Today’s readings (click below to open in new tab/window):
Psalms 57; 145, Jeremiah 44:1-14, 1 Corinthians 15:30-41, Matthew 11:16-24

Jesus told the people of Galilee (and – through Matthew’s gospel – all of us):

Come to me, all you that are weary and are carrying heavy burdens, and I will give you rest. Take my yoke upon you, and learn from me; for I am gentle and humble in heart, and you will find rest for your souls. For my yoke is easy, and my burden is light.

“Burden” was a vague term, perhaps intentionally so. Many things can burden us. Guilt. Family obligations. Persecution. Financial troubles. Illness. Worry. The list is endless, yet Jesus offered comfort and reassurance to all who felt burdened for whatever reason. How relieved the people must have been to hear from someone who did not wish to add to their already heavy burdens, but to actually relieve them.

Later on, Jesus had very different words for his disciples:

 If anyone would come after me, let him deny himself and take up his cross and follow me. For whoever would save his life will lose it, but whoever loses his life for my sake will find it.

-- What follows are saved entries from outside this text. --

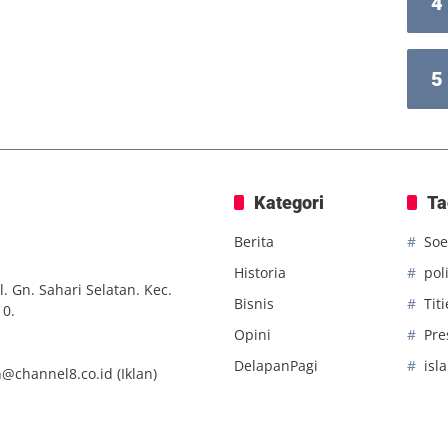
4
5
Kategori
Ta
Berita
Soe
Historia
poli
. Gn. Sahari Selatan. Kec.
Bisnis
Tit
10.
Opini
Pre
DelapanPagi
isl
n@channel8.co.id
(Iklan)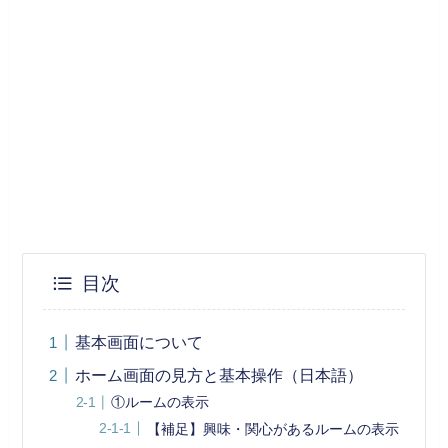
目次
基本画面について
ホーム画面の見方と基本操作（日本語）
①ルームの表示
【補足】興味・関心があるルームの表示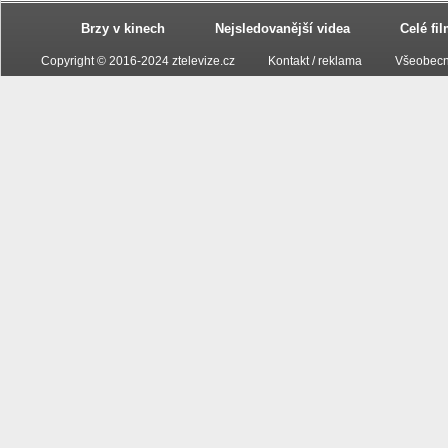
Brzy v kinech
Nejsledovanější videa
Celé fi
Copyright © 2016-2024 ztelevize.cz
Kontakt / reklama
Všeobecn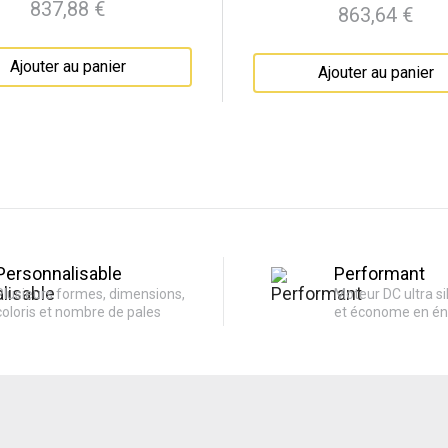
837,88 €
863,64 €
Prix
Prix
Ajouter au panier
Ajouter au panier
Personnalisable
Performant
Plusieurs formes, dimensions,
Moteur DC ultra si
coloris et nombre de pales
et économe en én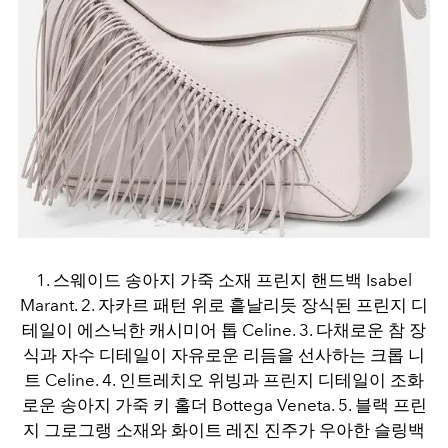
1. 스웨이드 송아지 가죽 소재 프린지 핸드백 Isabel
Marant. 2. 자카르 패턴 위로 흩날리듯 장식된 프린지 디
테일이 에스닉한 캐시미어 톱 Celine. 3. 다채로운 참 장
식과 자수 디테일이 자유로운 리듬을 선사하는 크롭 니
트 Celine. 4. 인트레치오 위빙과 프린지 디테일이 조화
로운 송아지 가죽 키 홀더 Bottega Veneta. 5. 블랙 프린
지 그로그랭 소재와 화이트 레진 진주가 우아한 슬링백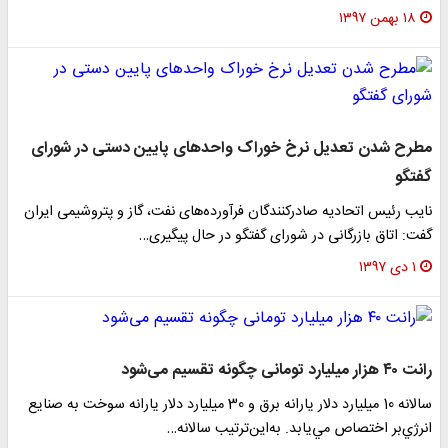
۱۸ بهمن ۱۳۹۷
مطرح شدن تعدیل نرخ خوراک واحد‌های پایین دستی در شورای
گفتگو
نایب رئیس اتحادیه صادرکنندگان فرآورده‌های نفت، گاز و پتروشیمی ایران
گفت: اتاق بازرگانی در شورای گفتگو در حال پیگیری…
۱ دی ۱۳۹۷
رانت ۴۰ هزار میلیارد تومانی چگونه تقسیم می‌شود
سالانه 10 ميليارد دلار يارانه برق و 30 ميليارد دلار يارانه سوخت به صنايع
انرژي‌بر اختصاص مي‌يابد. به‌این‌ترتیب سالانه…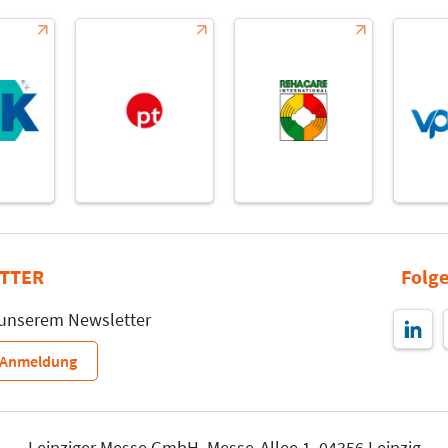
TTER
Folge
 unserem Newsletter
r-Anmeldung
Leipziger Messe GmbH, Messe-Allee 1, 04356 Leipzig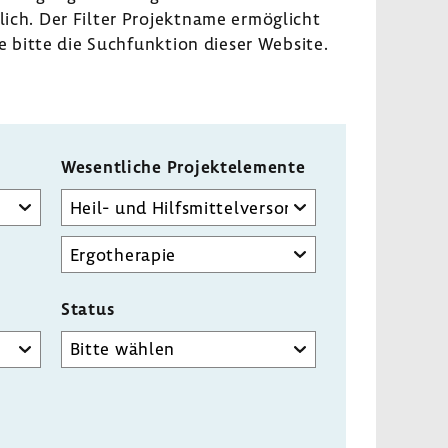
lich. Der Filter Projekt­name ermög­licht
e bitte die Such­funk­tion dieser Website.
Wesent­liche Projekt­ele­mente
Wesentliche
Projektelemente
Detailauswahl
wesentliches
Projektelement
Status
Status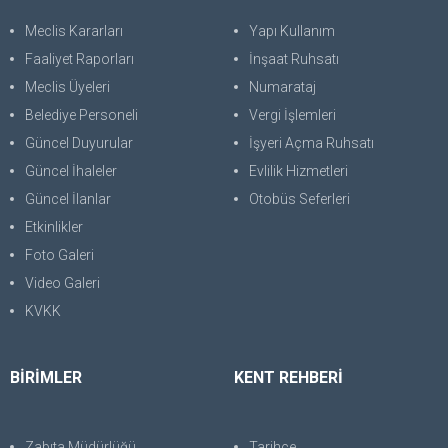
Meclis Kararları
Yapı Kullanım
Faaliyet Raporları
İnşaat Ruhsatı
Meclis Üyeleri
Numarataj
Belediye Personeli
Vergi İşlemleri
Güncel Duyurular
İşyeri Açma Ruhsatı
Güncel İhaleler
Evlilik Hizmetleri
Güncel İlanlar
Otobüs Seferleri
Etkinlikler
Foto Galeri
Video Galeri
KVKK
BİRİMLER
KENT REHBERİ
Zabıta Müdürlüğü
Tarihçe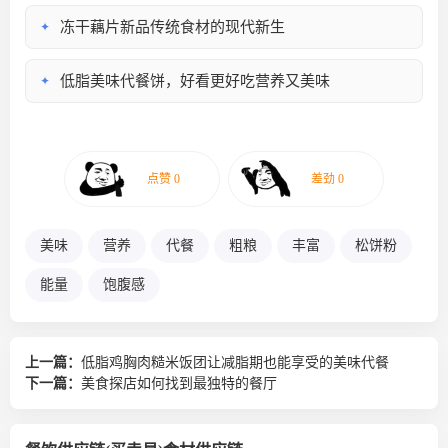
冻干藕片新品传统食材的现代新生
✦
低脂美味代餐饼，好看更好吃营养又美味
✦
美味
营养
代餐
粗粮
丰富
松饼粉
能量
饱腹感
上一篇：
低脂鸡胸肉糙米饭团让减脂期也能享受的美味代餐
下一篇：
美食探店如何找到最独特的餐厅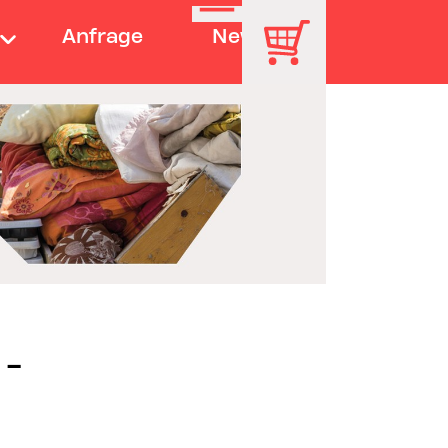
Anfrage
News
 -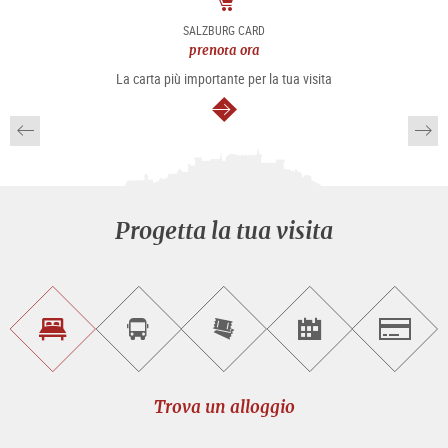
Pacchetto
SALZBURG CARD
prenota ora
La carta più importante per la tua visita
segue
Progetta la tua visita
Trova
Prenota
Compra
Trova
Salzburg
un
un
i
gli
alloggio
sightseeing
biglietti
eventi
tour
online
Trova un alloggio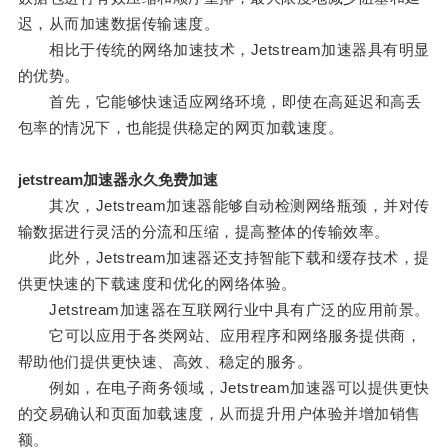
迟，从而加速数据传输速度。
相比于传统的网络加速技术，Jetstream加速器具有明显
的优势。
首先，它能够快速适应网络环境，即使在高延迟和高丢
包率的情况下，也能提供稳定的网页加载速度。
jetstream加速器永久免费加速
其次，Jetstream加速器能够自动检测网络瓶颈，并对传
输数据进行灵活的分流和压缩，提高整体的传输效率。
此外，Jetstream加速器还支持智能下载和缓存技术，提
供更快速的下载速度和优化的网络体验。
Jetstream加速器在互联网行业中具有广泛的应用前景。
它可以应用于各类网站、应用程序和网络服务提供商，
帮助他们提供更快速、高效、稳定的服务。
例如，在电子商务领域，Jetstream加速器可以提供更快
的交易确认和页面加载速度，从而提升用户体验并增加销售
额。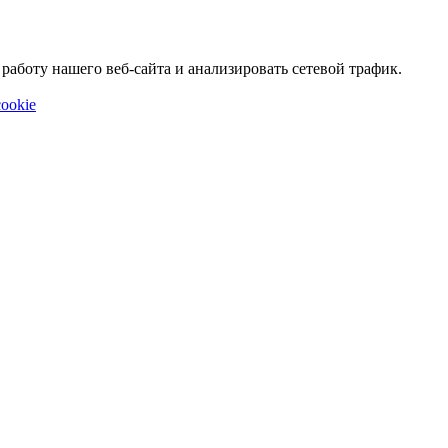
аботу нашего веб-сайта и анализировать сетевой трафик.
ookie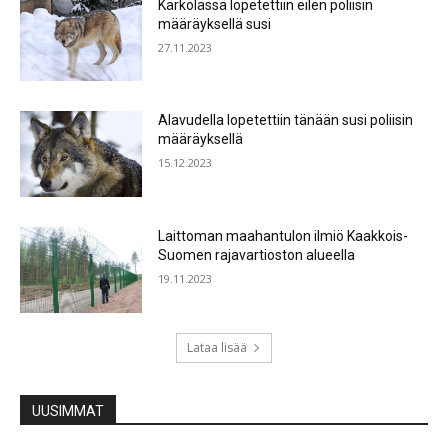
Kärkölässä lopetettiin eilen poliisin
määräyksellä susi
27.11.2023
Alavudella lopetettiin tänään susi poliisin
määräyksellä
15.12.2023
Laittoman maahantulon ilmiö Kaakkois-
Suomen rajavartioston alueella
19.11.2023
Lataa lisää
UUSIMMAT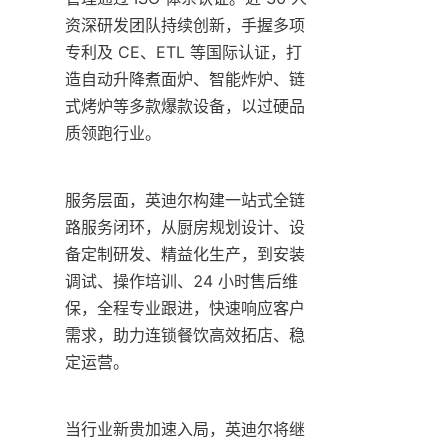
资深研发团队持续创新，手握多项
专利及 CE、ETL 等国际认证，打
造自动升降煮面炉、智能炸炉、链
式烤炉等多款爆款设备，以过硬品
质领跑行业。
服务层面，英迪尔构建一站式全链
路服务闭环，从厨房规划设计、设
备定制研发、精益化生产，到安装
调试、操作培训、24 小时售后维
保，全程专业跟进，快速响应客户
需求，助力连锁餐饮高效拓店、稳
定运营。
当行业新贵加速入局，英迪尔将继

Well that doesn’t sound like much of a relief, now does it?

Yet these messages are not contradictory. Jesus would have us learn whatever we need to draw closer to him. In the beginning, that may mean learning what burdens we can, should, and must lay at his feet. If the contents of our lives are so overwhelming that they crowd out Jesus, it’s time to let go of them. And if we can’t let go – for example, a caregiver of a sick child – we can spiritually reposition ourselves to let Christ help lighten the load.

We aren’t ready to pick up the cross on day one of discipleship. Before we can handle that weight, we have to be fully settled into Christ’s yoke – to genuinely trust in the strength of his “gentle and humble heart.” It may take a while, but then we can follow free of even the burden of trying to save our own lives.

Whether we need reassurance that it is safe to draw near him, or a push to follow him to the end, Christ’s words speak to us where we are.

Comfort: Wherever you are in your spiritual growth, Jesus is speaking to you.

Challenge: However close we feel to Christ, we can still grow closer.

Prayer: My Lord, I seek to grow ever closer to you. Amen.

Discussion: Which words of Jesus do you find comforting … and which do you find challenging?